I support your decision, Joyce, and your courage to acknowledge that what you create and what the gallery primarily shows and sells are mis-matched, as you say. I commend willingness to take risk over safety; it's the conquering of fear, including fear of failure, that matters. Even in failure, there is success.
ReplyDeleteJust yesterday I had late morning coffee with a young artist from Canada in town to photograph the AIDS conference. We talked for more than two hours about art, identity through art, where the impulse to create art comes from, and so much more. He told me he was trying to figure out where he wanted to go with his art and how he could use his art to engage with community and at the same time not feel so impelled to have to "play the game". He was very articulate; he's enormously talented. I applauded how much careful consideration he is giving to being an artist on his terms. It was so invigorating. I wish you could have been a part of it.
You go girl! Life's an adventure and as someone very smart said..."Everything will be alright in the end....so if it is not alright, it is not yet the end."

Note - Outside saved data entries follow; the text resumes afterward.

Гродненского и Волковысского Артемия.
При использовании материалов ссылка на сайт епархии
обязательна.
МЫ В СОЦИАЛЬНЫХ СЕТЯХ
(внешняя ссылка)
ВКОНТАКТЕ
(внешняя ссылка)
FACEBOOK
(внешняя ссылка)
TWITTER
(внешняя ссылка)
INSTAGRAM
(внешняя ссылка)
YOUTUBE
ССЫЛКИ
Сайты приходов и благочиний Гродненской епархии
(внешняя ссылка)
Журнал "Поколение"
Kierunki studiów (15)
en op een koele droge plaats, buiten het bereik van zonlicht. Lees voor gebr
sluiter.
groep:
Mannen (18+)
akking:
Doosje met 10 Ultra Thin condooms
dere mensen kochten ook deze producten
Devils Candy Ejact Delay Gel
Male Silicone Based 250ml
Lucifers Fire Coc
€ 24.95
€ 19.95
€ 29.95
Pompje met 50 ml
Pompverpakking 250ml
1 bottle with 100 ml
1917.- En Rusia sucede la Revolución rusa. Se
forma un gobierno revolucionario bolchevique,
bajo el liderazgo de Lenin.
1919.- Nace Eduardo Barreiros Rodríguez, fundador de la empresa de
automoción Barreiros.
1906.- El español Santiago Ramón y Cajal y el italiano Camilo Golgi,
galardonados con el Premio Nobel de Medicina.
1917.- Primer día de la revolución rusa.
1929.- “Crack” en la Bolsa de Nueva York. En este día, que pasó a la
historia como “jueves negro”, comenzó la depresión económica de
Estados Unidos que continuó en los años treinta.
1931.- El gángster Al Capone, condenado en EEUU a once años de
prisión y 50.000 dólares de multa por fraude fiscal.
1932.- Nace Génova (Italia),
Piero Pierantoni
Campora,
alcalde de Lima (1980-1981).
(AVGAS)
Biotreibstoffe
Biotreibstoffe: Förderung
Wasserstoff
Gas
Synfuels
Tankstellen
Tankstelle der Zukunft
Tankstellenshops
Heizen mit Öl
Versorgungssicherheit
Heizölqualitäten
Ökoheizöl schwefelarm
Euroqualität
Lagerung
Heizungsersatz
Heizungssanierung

ReplyDeleteYou have amazing artistic talent to draw from, and you are a very creative writer... You see what many of us don't want to dig deep for and express it beautifully. I think we all struggle for our artistic niche. Being on the path is the experience of joy.
ReplyDeleteHow brave to go that movie... I am going to pass, but then I am reading the Hunger Games... and that is scary.
Maureen ... I, too, wish I could have been part of that conversation ... we need them.
ReplyDeleteRe ... You are a great role model for life as adventure ...
Vivian ... I thought Hunger Games was really well done (the movie) ... while it included violence, it was handled in a less fearful way.
I'm so grateful to be on this journey with all of you.
Joyce, sounds like you made the right choice after considering all the variables and going with that gut feeling. Best wishes, Pia
ReplyDeleteThanks, Pia! We do our best going forward and then watch the feedback that comes back from the Universe. What an adventure life is.
ReplyDeleteGorgeous image, Joyce. and I, too, support your decision. And I know how much courage it takes. I think most of us struggle with the gap between what we feel called to do or make and "what sells." Certainly I bump up against that all the time -- and my house is filled with pieces I adore that didn't sell; I just have to assume that eventually they'll find good homes.
ReplyDeleteI find myself chafing at times under the yoke of what the gallery wants from me for a particular exhibit; I try to interpret each request (always for a particular subject matter) in ways that will stretch me without making me feel I've sold out. Sometimes it takes me to an exciting new place, and sometimes it's pretty discouraging. But it's always an adventure -- mostly because, whatever the challenges, I know they're the right gallery for me in this place. Perhaps galleries are like husbands: you don't look for perfection; you just look for what works!
"Morbid Symptoms of the Interregnom" -- Michael Hammer, author of Reengineering the Corporation, in his speech at SAP Customer Conference in Philadelphia, PA. Those five words resonated loudly as I sat in the audience, because the "good stuff" emerges there for me. Artist, best wishes!